Reisverhaal «Bagan: een must voor tempelliefhebbers»
Myanmar 2012
|
Myanmar
|
0 Reacties
19 September 2012
-
Laatste Aanpassing 18 November 2014
Geen enkele toerist in Myanmar
moet overtuigd worden om naar Bagan te reizen; zelfs al ben je maar een week in
het land. De duizenden tempels die er nu nog staan, vind je (nog) niet op de
Unesco Werelderfgoedlijst. In 1996 diende de overheid een kandidatuur in, maar
er was wettelijk vanalles niet in orde. Toch hoort het uitgebreide stoepaveld er
steevast op thuis. De schuld hiervan ligt bij de regering die jarenlang een
restrictief beleid had naar toerisme en internationale betrekkingen. Maar daar
komt nu wel snel een einde aan. Op 8 augustus 2012 was de directeur-generaal
van Unesco op bezoek in Bagan en raadde ze de overheid aan om opnieuw een
aanvraag voor te leggen. Dit met het oog op een betere omkadering voor de site
als het toerisme in Myanmar begint te boomen.
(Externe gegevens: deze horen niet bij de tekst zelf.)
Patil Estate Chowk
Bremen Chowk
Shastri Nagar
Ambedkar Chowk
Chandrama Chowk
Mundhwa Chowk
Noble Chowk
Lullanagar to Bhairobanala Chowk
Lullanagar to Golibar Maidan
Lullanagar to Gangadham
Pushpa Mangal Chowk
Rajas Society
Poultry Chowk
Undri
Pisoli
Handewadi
Bagan ligt aan de oever van de
Ayeyarwady, een tweeduizend kilometer lange rivier die de levensader van het
land is. De vlakte rond de stad is bezaaid met pagoden. Een mix van intacte
tempels en ruïnes ligt verspreid over een oppervlakte van 40 km2. De
tempels dateren uit de 11de tot de 13de eeuw; dat was de
Birmese Gouden Eeuw. Bagan was toen de hoofdstad van het Eerste Birmaanse
Koninkrijk. Tempels bouwen leek toen wel een statussymbool te zijn. Jammer dat
de houten paleizen en huizen allemaal verloren zijn gegaan. We moeten tevreden
zijn met een drieduizendtal overblijvende religieuze bakstenen bouwwerken.
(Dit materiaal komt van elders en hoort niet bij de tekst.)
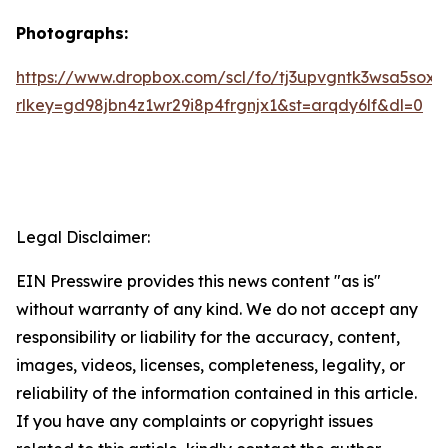
Photographs:
https://www.dropbox.com/scl/fo/tj3upvgntk3wsa5sox
rlkey=gd98jbn4z1wr29i8p4frgnjx1&st=arqdy6lf&dl=0
Legal Disclaimer:
EIN Presswire provides this news content "as is"
without warranty of any kind. We do not accept any
responsibility or liability for the accuracy, content,
images, videos, licenses, completeness, legality, or
reliability of the information contained in this article.
If you have any complaints or copyright issues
Alles kunnen zien, is een illusie. Zeker als je met de fiets op pad gaat. Alles
zien, mag ook geen streefdoel zijn. Geniet van de tempels die je wel ziet, die
je volgens plan gevonden hebt of die je tegenkwam omdat je een eindje verloren
gereden bent. De grote trekpleisters kan je niet missen. Die zijn niet alleen
goed aangegeven met leesbare wegwijzers, je kan er ook het spoor van
paardenkarren, minibussen of andere fietsers naar toe volgen.
We rijden de Main Road af
richting Old Bagan. Vooraleer je Old Bagan bereikt – het is een fietstocht van
een vijftal kilometer – kan je afslaan richting Shwezigon Paya die aan de oever
van de rivier ligt. Het is een van de oudste bouwwerken van Bagan. Sommige
bezoekers verkiezen deze prachtige vergulde spits ‘s avonds te bekijken. Dan is
deze stoepa naar het schijnt prachtig verlicht. We trappen verder en maken nog
enkele tussenstops. Ons beginnersenthousiasme stuwt ons langs allerlei
zanderige paden tot aan de niet zo bekende Myazigon Paya, Satumukha en nummers
2093, 2100… Na verloop van tijd besef je dat je veel tempels moet laten links liggen.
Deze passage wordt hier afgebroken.